WHAT YOU SHOULD DO:
Write out every record exactly as it appears. Skip the pictures.

Dataset entries:

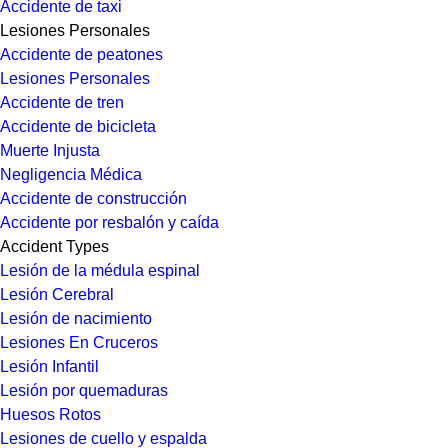
Accidente de taxi
Lesiones Personales
Accidente de peatones
Lesiones Personales
Accidente de tren
Accidente de bicicleta
Muerte Injusta
Negligencia Médica
Accidente de construcción
Accidente por resbalón y caída
Accident Types
Lesión de la médula espinal
Lesión Cerebral
Lesión de nacimiento
Lesiones En Cruceros
Lesión Infantil
Lesión por quemaduras
Huesos Rotos
Lesiones de cuello y espalda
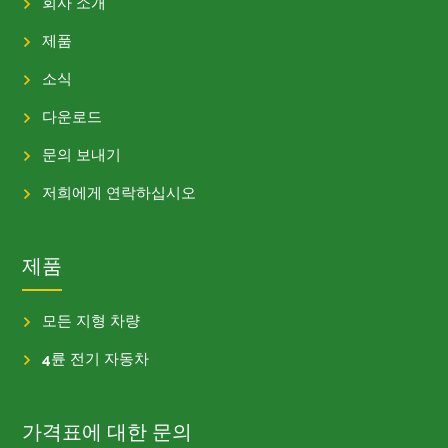
회사 소개
제품
소식
다운로드
문의 보내기
저희에게 연락하십시오
제품
모든 지형 차량
4륜 전기 자동차
가격표에 대한 문의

REPLY:
Accidente de taxi
Lesiones Personales
Accidente de peatones
Lesiones Personales
Accidente de tren
Accidente de bicicleta
Muerte Injusta
Negligencia Médica
Accidente de construcción
Accidente por resbalón y caída
Accident Types
Lesión de la médula espinal
Lesión Cerebral
Lesión de nacimiento
Lesiones En Cruceros
Lesión Infantil
Lesión por quemaduras
Huesos Rotos
Lesiones de cuello y espalda
회사 소개
제품
소식
다운로드
문의 보내기
저희에게 연락하십시오
제품
모든 지형 차량
4륜 전기 자동차
가격표에 대한 문의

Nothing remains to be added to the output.